I became a member of The Physiological Society during my PhD in Medicine from the University of Cambridge, which was funded by the British Heart Foundation. As an Affiliate Member of The Society, I really enjoyed learning about physiology sub-disciplines that were different from mine and were featured throughout Physiology News. I felt this made my own research more innovative. After a postdoc investigating drug targets for primary hyperaldosteronism due to secondary hypertension, I decided to move towards industry where I am now leading pharmaceutical, healthcare and finance initiatives using data to power decisions such as the top few drug targets that are most likely to make phase I of a clinical trial. Alongside my current role, I also co-founded and currently sit on the executive board of a mental health charity that aids in reintegrating patients who suffer from mental illness back into mainstream society.
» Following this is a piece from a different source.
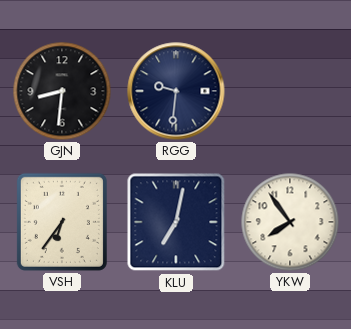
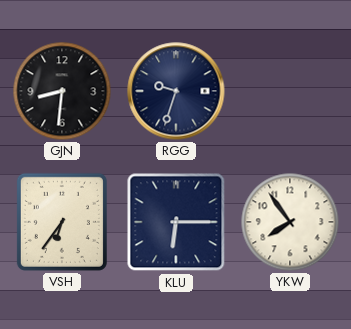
RGG: 9:31 -> 9:33
KLU: 7:02 -> 6:15
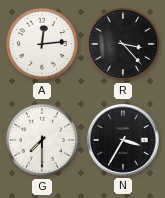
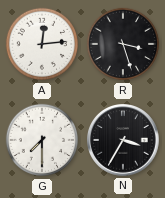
R: 3:23 -> 3:27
I am an Associate Professor in Physiology at the University of Southampton. I am a vascular physiologist by training and started off my career between the Placental & Perinatal and the Microvascular & Endothelial areas of physiology. As my career has progressed I have become more involved in teaching and so I am now most likely to be found in the Vascular & Smooth Muscle as well as the Education & Teaching Themes. I joined The Society in 2001 during my PhD. Since then, I have been a Society Representative, served on the Education & Outreach Committee and became a Fellow Member in 2017. Throughout my time as a member, I have always read Physiology News and its diverse output of news, research and members’ views. Now, as a member of the Editorial Board I want to ensure it continues to promote physiology, The Society and the great work done by our members.